In recent years, Graham’s classification of substances into Crystalloids and Colloids has undergone major change because it has been observed that every substance irrespective of its nature can be a colloidal under suitable conditions. For instance, NaCl a typical crystalloid in water behaves like a colloid in benzene. Soap, a typical colloid in water, behaves crystalloid in alcohol. Similarly insoluble metal like copper, silver and gold can be converted into colloidal form by suitable methods.
COLLOIDAL STATE OF MATTER
                        A colloidal is not a substance but it is a particular state of substance which depends on the particle size. Any substance can be brought into colloidal state by suitable methods. There are three distinct types of solutions of substances based on the size of particle. These are:–
1.         True Solution :-
                        It is a homogeneous solution which contains small solute particles like molecules or ions dispersed throughout the solvent. The solute particle in a true solution are invisible even under microscope and these particles pass through a filter paper or an animal membrane. The particle size is 0.1 nm – 1 nm.
2.         Suspension :-
                        It is a heterogeneous mixture which contains large insoluble particles. The particles of a suspension can be seen by naked eye and these particles can neither be passed through filter paper nor through animal membrane. The size of particles is greater than 100 nm.
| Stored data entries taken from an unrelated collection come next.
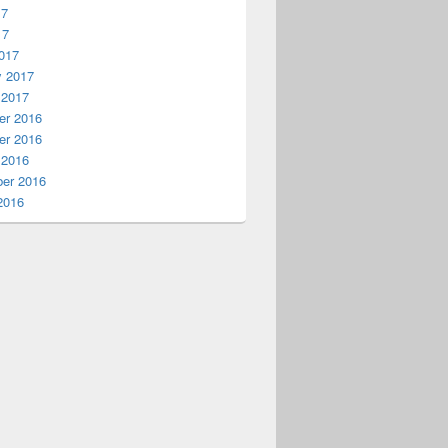
17
17
017
y 2017
 2017
r 2016
r 2016
 2016
er 2016
2016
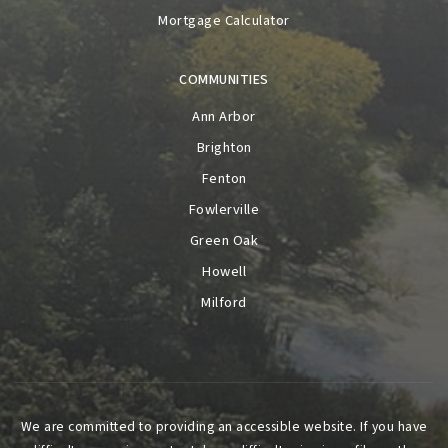
Mortgage Calculator
COMMUNITIES
Ann Arbor
Brighton
Fenton
Fowlerville
Green Oak
Howell
Milford
We are committed to providing an accessible website. If you have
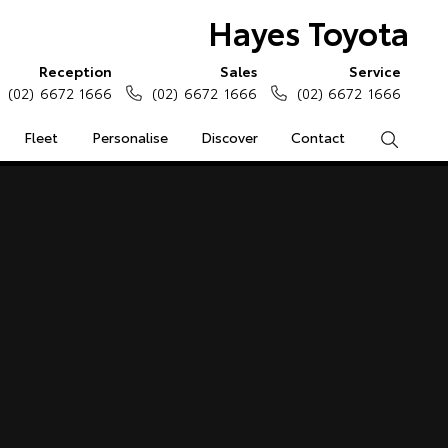
Hayes Toyota
Reception
Sales
Service
(02) 6672 1666
(02) 6672 1666
(02) 6672 1666
Fleet
Personalise
Discover
Contact
Search
e Enquiries
Calculators
Enquiries
Access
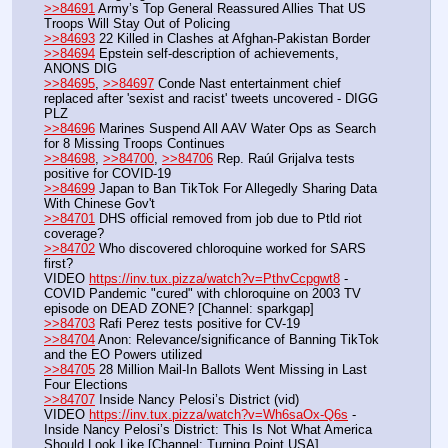
>>84691
 Army’s Top General Reassured Allies That US 
Troops Will Stay Out of Policing
>>84693
 22 Killed in Clashes at Afghan-Pakistan Border
>>84694
 Epstein self-description of achievements, 
ANONS DIG
>>84695
, 
>>84697
 Conde Nast entertainment chief 
replaced after 'sexist and racist' tweets uncovered - DIGG 
PLZ
>>84696
 Marines Suspend All AAV Water Ops as Search 
for 8 Missing Troops Continues
>>84698
, 
>>84700
, 
>>84706
 Rep. Raúl Grijalva tests 
positive for COVID-19
>>84699
 Japan to Ban TikTok For Allegedly Sharing Data 
With Chinese Gov't
>>84701
 DHS official removed from job due to Ptld riot 
coverage?
>>84702
 Who discovered chloroquine worked for SARS 
first?
VIDEO 
https://inv.tux.pizza/watch?v=PthvCcpgwt8
 - 
COVID Pandemic "cured" with chloroquine on 2003 TV 
episode on DEAD ZONE? [Channel: sparkgap]
>>84703
 Rafi Perez tests positive for CV-19
>>84704
 Anon: Relevance/significance of Banning TikTok 
and the EO Powers utilized
>>84705
 28 Million Mail-In Ballots Went Missing in Last 
Four Elections
>>84707
 Inside Nancy Pelosi’s District (vid)
VIDEO 
https://inv.tux.pizza/watch?v=Wh6saOx-Q6s
 - 
Inside Nancy Pelosi’s District: This Is Not What America 
Should Look Like [Channel: Turning Point USA]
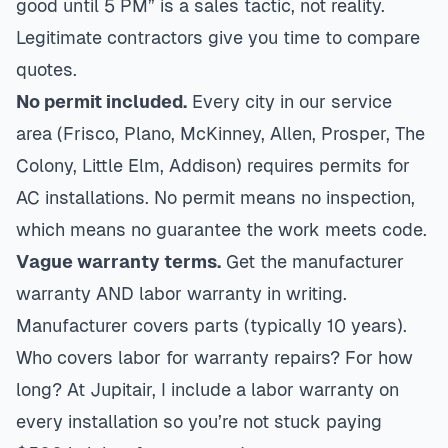
good until 5 PM” is a sales tactic, not reality.
Legitimate contractors give you time to compare
quotes.
No permit included.
Every city in our service
area (Frisco, Plano, McKinney, Allen, Prosper, The
Colony, Little Elm, Addison) requires permits for
AC installations. No permit means no inspection,
which means no guarantee the work meets code.
Vague warranty terms.
Get the manufacturer
warranty AND labor warranty in writing.
Manufacturer covers parts (typically 10 years).
Who covers labor for warranty repairs? For how
long? At Jupitair, I include a labor warranty on
every installation so you’re not stuck paying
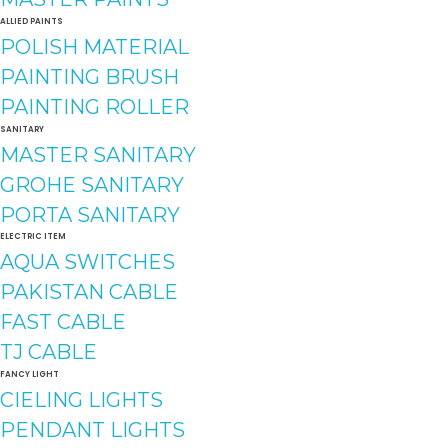
ALLIED PAINTS
POLISH MATERIAL
PAINTING BRUSH
PAINTING ROLLER
SANITARY
MASTER SANITARY
GROHE SANITARY
PORTA SANITARY
ELECTRIC ITEM
AQUA SWITCHES
PAKISTAN CABLE
FAST CABLE
TJ CABLE
FANCY LIGHT
CIELING LIGHTS
PENDANT LIGHTS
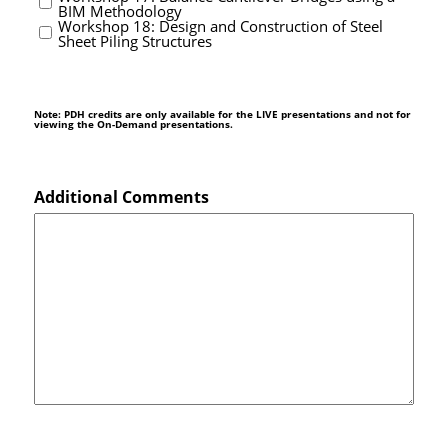
BIM Methodology
Workshop 18: Design and Construction of Steel
Sheet Piling Structures
Note: PDH credits are only available for the LIVE presentations and not for
viewing the On-Demand presentations.
Additional Comments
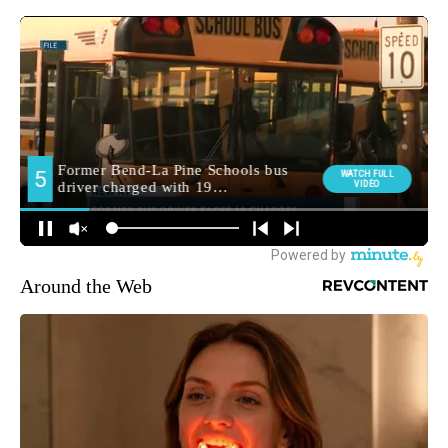
Around the Web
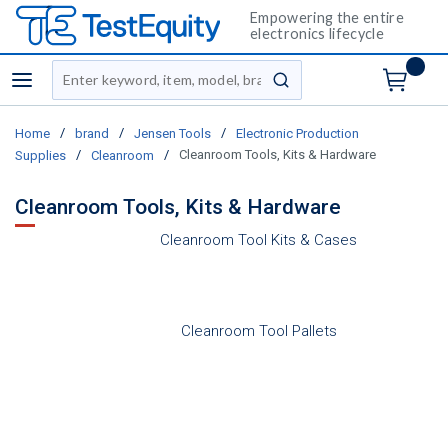
Empowering the entire
electronics lifecycle
Site Search
menu
submit search
/
/
/
Home
brand
Jensen Tools
Electronic Production
/
/
Cleanroom Tools, Kits & Hardware
Supplies
Cleanroom
Cleanroom Tools, Kits & Hardware
Cleanroom Tool Kits & Cases
Cleanroom Tool Pallets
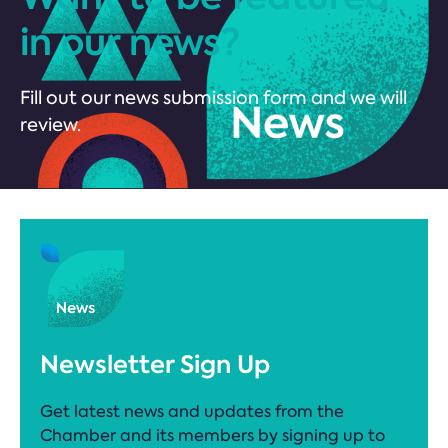
in our news?
Fill out our news submission form and we will
review.
Newsletter Sign Up
Get latest news and updates from the
Chamber and its members by signing up to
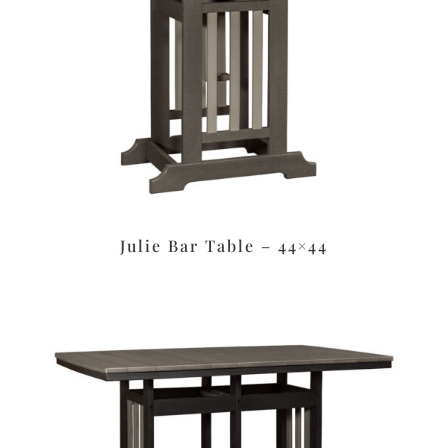
Julie Bar Table – 44×44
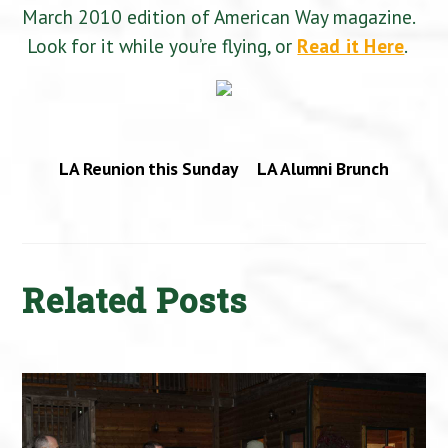
March 2010 edition of American Way magazine.
Look for it while you’re flying, or
Read it Here
.
LA Reunion this Sunday
LA Alumni Brunch
Related Posts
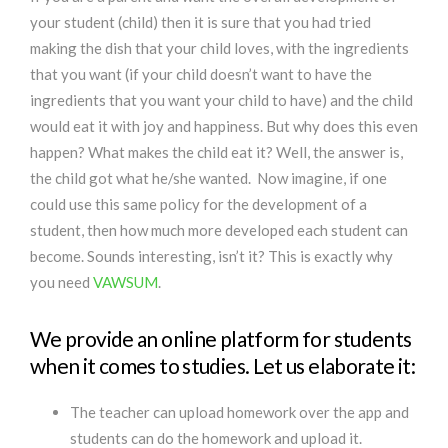
your student (child) then it is sure that you had tried
making the dish that your child loves, with the ingredients
that you want (if your child doesn’t want to have the
ingredients that you want your child to have) and the child
would eat it with joy and happiness. But why does this even
happen? What makes the child eat it? Well, the answer is,
the child got what he/she wanted. Now imagine, if one
could use this same policy for the development of a
student, then how much more developed each student can
become. Sounds interesting, isn’t it? This is exactly why
you need
VAWSUM
.
We provide an online platform for students
when it comes to studies. Let us elaborate it:
The teacher can upload homework over the app and
students can do the homework and upload it.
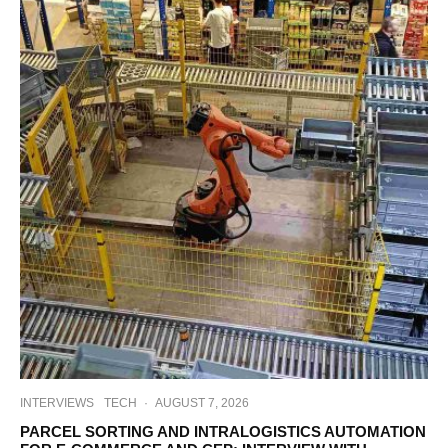
INTERVIEWS
TECH
·
AUGUST 7, 2026
PARCEL SORTING AND INTRALOGISTICS AUTOMATION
3.         Colloidal solution :-
                        It is a heterogeneous solution which contains solute particles of intermediate size. The particles of colloidal solution can pass through ordinary filter paper but not through animal membrane. These particles cannot be seen with a naked eye but can be seen under ultramicroscope. The particle size is 1nm – 100 nm.
DISTINGUISHING CHARACTERISTICS
OF
TRUE SOLUTION, COLLOID AND SUSPENSION

S.No.
PROPERTY
TRUE SOLUTION
COLLOIDAL SOLUTION
SUSPENSION
1.
Nature
Homogenous
Heterogeneous
Heterogeneous
2.
Size of Particle
0.1 nm – 1nm.
1nm – 100nm.
> 100 nm
3.
Filterability
Passes through ordinary filter paper as well as animal membrane.
Passes through filter paper but not through animal membrane.
Does not passes through filter paper or animal membrane.
4.
Separation
It can not be separated by ordinary filter paper nor by ultra filtration.
It can not be separated by ordinary filter paper but can be separated by ultra filtration.
It can be separated by both.
5.
Appearance
Transparent
Generally transparent
Opaque.
6.
Setting
Does not settle.
Settles in centrifuge.
Settles under the action of gravity.
7.
Ionisation
May be ionised.
Not ionised.
Not ionised.
8.
Diffusion
Diffuses readily
Diffuses slowly
Does not diffuse.
9.
Tyndal Effect
Does not show Tyndal effect.
Shows Tyndal effect.
Does not show Tyndal effect.
10.
Brownian Movement
Does not show Brownian movement.
Shows Brownian movement.
May show.
11.
Electrical Charge
Uncharged
Charged either positively or negatively
Uncharged.

PHASES OF COLLOIDAL SOLUTION
                        A colloidal solution is heterogeneous in nature. It consists of two phases, dispersed phase and dispersion medium.
1.         DISPERSED PHASE
                          In a colloidal solution, the component present in smaller proportion (solute) is known as Dispersed Phase. Example: In colloidal solution of silver in water, the component silver acts as dispersed phase.
2.         DISPERSION MEDIUM
                        In a colloidal solution, the component present in larger proportion (solvent) is called Dispersion Medium. Example: In colloidal solution gold in water, the component water acts as a dispersion medium.